Peut-on encore parier sur le génie ?
Éditorial   
« Peut-on encore parier sur le génie ? » Le génie, tant dans les arts que dans les sciences, a longtemps été le fondement ultime et le point de référence unanimement reconnu et fantasmé comme critère fiable de toute activité authentiquement humaine.

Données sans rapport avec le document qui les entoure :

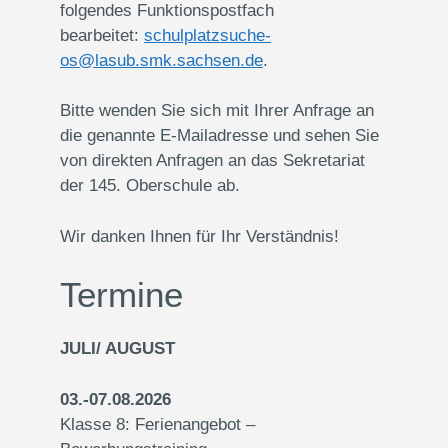
folgendes Funktionspostfach
bearbeitet:
schulplatzsuche-
os@lasub.smk.sachsen.de
.
Bitte wenden Sie sich mit Ihrer Anfrage an
die genannte E-Mailadresse und sehen Sie
von direkten Anfragen an das Sekretariat
der 145. Oberschule ab.
Wir danken Ihnen für Ihr Verständnis!
Termine
JULI/ AUGUST
03.-07.08.2026
Klasse 8: Ferienangebot –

Selon l'article de Jean-Jacques Sarfati, il en a même été ainsi dans les domaines de la législation et de la politique, et les grandes figures de Solon ou de Périclès ne sont-elles pas de parfaites représentations de ces hommes dits « d'exception » ? Le génie donnerait le ton à l'esprit et à la civilisation, de telle sorte que notre histoire serait tantôt heureusement imprégnée, tantôt tragiquement stigmatisée par ces êtres hors du commun, et portée à suivre leurs désirs et passions, qui du reste ne leur appartiendraient jamais en propre, mais seulement à titre de source d'inspiration où ils viendraient puiser leur énergie et leur dessein : « Les grands hommes de l'histoire sont ceux dont les fins particulières renferment le facteur substantiel qui est la volonté du génie universel », écrivait Hegel dans ses Leçons sur la philosophie de l'histoire (traduction Gibelin, Vrin, 1967, p. 35).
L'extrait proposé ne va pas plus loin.